Der Gerichtshof betonte, dass das Recht auf Religionsfreiheit die Vertragsstaaten der Europäischen Menschenrechtskonvention nicht dazu verpflichte, ein Sonderrecht für Religionsgemeinschaften zu schaffen und diesen bestimmte Privilegien zu gewähren. Wenn ein Staat jedoch ein Sonderrechtsregime geschaffen habe, sei er verpflichtet, zu gewährleisten, dass mit dessen Anwendung keine Diskriminierungen einhergingen. Bezogen auf den vorliegenden Fall dürfe die Anwendung dieses Sonderrechts insbesondere nicht dazu führen, dass gegen den Willen des Erblassers, welcher sich entschieden hatte, ein Testament nach staatlichem Recht aufzusetzen, islamisches Recht auf den Erbvorgang zur Anwendung gelangt.

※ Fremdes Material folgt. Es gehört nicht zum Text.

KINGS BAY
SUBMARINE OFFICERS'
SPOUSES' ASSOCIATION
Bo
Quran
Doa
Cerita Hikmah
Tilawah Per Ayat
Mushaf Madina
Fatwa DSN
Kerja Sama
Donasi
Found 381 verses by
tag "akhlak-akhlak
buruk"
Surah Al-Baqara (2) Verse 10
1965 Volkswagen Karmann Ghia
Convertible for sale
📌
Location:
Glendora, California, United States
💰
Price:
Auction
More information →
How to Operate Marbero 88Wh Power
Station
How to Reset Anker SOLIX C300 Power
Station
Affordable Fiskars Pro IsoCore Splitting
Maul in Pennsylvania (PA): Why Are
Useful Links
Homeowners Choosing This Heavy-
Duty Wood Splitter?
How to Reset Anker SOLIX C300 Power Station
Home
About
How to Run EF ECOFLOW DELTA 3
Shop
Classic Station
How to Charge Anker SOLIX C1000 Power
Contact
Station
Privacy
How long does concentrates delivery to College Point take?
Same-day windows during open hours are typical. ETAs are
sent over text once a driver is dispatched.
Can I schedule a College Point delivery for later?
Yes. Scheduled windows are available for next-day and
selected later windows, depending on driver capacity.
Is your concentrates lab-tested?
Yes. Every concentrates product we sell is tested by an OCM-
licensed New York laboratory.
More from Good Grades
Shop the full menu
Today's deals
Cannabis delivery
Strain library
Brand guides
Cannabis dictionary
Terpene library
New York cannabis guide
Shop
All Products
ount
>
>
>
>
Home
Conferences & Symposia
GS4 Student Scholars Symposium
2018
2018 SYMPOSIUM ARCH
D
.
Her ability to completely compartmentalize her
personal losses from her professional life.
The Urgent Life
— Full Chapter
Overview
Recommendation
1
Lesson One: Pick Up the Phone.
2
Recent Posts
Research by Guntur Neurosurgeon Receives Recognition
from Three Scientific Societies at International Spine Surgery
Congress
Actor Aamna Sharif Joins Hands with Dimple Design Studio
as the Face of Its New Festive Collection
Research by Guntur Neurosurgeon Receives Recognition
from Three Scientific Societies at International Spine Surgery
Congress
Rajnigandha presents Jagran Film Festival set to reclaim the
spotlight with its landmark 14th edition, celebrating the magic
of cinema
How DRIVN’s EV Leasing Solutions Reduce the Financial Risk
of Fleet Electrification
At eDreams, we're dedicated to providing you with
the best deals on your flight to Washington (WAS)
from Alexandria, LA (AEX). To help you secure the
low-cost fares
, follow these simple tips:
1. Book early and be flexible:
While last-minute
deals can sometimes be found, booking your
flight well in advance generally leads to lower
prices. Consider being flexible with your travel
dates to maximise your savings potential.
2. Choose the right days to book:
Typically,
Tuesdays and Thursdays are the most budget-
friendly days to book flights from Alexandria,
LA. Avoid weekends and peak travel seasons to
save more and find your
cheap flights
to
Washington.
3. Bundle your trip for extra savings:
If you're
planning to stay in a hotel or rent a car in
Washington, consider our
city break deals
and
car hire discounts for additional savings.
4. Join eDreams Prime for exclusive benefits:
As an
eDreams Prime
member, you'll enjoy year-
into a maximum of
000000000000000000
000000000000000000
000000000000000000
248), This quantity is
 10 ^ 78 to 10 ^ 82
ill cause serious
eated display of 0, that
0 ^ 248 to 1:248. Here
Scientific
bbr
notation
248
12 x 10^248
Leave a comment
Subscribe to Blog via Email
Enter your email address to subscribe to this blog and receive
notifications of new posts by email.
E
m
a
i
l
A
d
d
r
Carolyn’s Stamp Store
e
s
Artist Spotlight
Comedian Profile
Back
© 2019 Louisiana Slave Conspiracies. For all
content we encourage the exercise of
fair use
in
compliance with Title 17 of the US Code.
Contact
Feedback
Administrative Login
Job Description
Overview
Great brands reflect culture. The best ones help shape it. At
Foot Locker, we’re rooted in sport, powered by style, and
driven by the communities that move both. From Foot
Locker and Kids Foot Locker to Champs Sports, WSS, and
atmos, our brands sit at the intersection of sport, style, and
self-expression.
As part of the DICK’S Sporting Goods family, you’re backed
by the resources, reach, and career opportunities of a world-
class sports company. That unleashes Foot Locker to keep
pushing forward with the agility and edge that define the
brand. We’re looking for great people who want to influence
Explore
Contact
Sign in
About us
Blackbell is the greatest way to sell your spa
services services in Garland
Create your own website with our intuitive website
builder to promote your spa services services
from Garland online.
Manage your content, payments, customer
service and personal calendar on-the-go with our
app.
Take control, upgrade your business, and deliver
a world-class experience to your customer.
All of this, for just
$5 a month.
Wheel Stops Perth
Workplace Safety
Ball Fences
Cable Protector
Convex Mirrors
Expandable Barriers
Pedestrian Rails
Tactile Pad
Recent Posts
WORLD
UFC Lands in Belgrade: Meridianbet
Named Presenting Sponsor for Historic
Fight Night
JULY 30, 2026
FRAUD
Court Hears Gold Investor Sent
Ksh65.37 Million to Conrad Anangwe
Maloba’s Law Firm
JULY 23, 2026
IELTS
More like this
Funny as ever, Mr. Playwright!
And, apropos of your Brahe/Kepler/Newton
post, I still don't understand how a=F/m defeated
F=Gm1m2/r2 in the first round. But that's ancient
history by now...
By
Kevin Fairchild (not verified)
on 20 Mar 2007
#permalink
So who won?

Die Versagung der Wahlfreiheit zwischen der Anwendbarkeit religiösen oder staatlichen Rechts, verletzt das Selbstbestimmungsrecht eines Mitglieds einer religiösen Minderheit in gravierender Weise. Jede Person, die einer nationalen Minderheit angehört, hat das Recht, frei zu entscheiden, ob sie als solche behandelt werden möchte oder nicht.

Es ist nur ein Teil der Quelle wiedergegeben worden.